Collected data:
◆ ◆ ◆ ◆ ◆
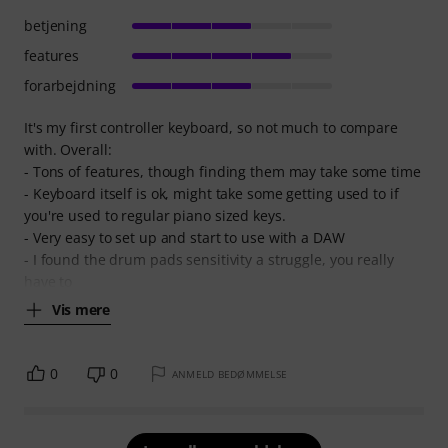
betjening
features
forarbejdning
It's my first controller keyboard, so not much to compare
with. Overall:
- Tons of features, though finding them may take some time
- Keyboard itself is ok, might take some getting used to if
you're used to regular piano sized keys.
- Very easy to set up and start to use with a DAW
- I found the drum pads sensitivity a struggle, you really
have to
Vis mere
0
0
ANMELD BEDØMMELSE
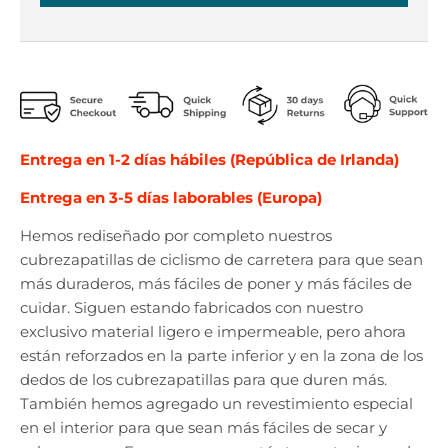
Entrega en 1-2 días hábiles (República de Irlanda)
Entrega en 3-5 días laborables (Europa)
Hemos rediseñado por completo nuestros
cubrezapatillas de ciclismo de carretera para que sean
más duraderos, más fáciles de poner y más fáciles de
cuidar. Siguen estando fabricados con nuestro
exclusivo material ligero e impermeable, pero ahora
están reforzados en la parte inferior y en la zona de los
dedos de los cubrezapatillas para que duren más.
También hemos agregado un revestimiento especial
en el interior para que sean más fáciles de secar y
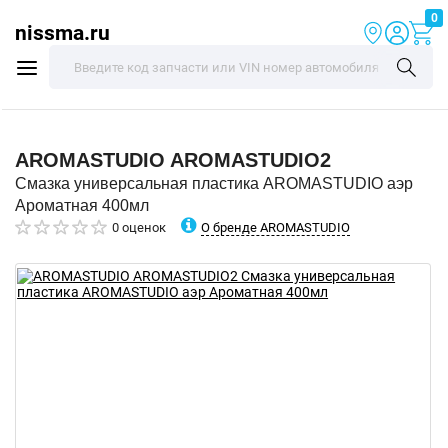
0
nissma.ru
AROMASTUDIO
AROMASTUDIO2
Смазка универсальная пластика AROMASTUDIO аэр
Ароматная 400мл
О бренде AROMASTUDIO
0 оценок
◆ ◆ ◆ ◆ ◆
* _DIRECTIONS_: Quote the data above in full and without alteration; skip the pictures.

* _OUTPUT BELOW_:
betjening
features
forarbejdning
It's my first controller keyboard, so not much to compare
with. Overall:
- Tons of features, though finding them may take some time
- Keyboard itself is ok, might take some getting used to if
you're used to regular piano sized keys.
- Very easy to set up and start to use with a DAW
- I found the drum pads sensitivity a struggle, you really
have to
Vis mere
0
0
ANMELD BEDØMMELSE
Entrega en 1-2 días hábiles (República de Irlanda)
Entrega en 3-5 días laborables (Europa)
Hemos rediseñado por completo nuestros
cubrezapatillas de ciclismo de carretera para que sean
más duraderos, más fáciles de poner y más fáciles de
cuidar. Siguen estando fabricados con nuestro
exclusivo material ligero e impermeable, pero ahora
están reforzados en la parte inferior y en la zona de los
dedos de los cubrezapatillas para que duren más.
También hemos agregado un revestimiento especial
en el interior para que sean más fáciles de secar y
0
nissma.ru
AROMASTUDIO
AROMASTUDIO2
Смазка универсальная пластика AROMASTUDIO аэр
Ароматная 400мл
О бренде AROMASTUDIO
0 оценок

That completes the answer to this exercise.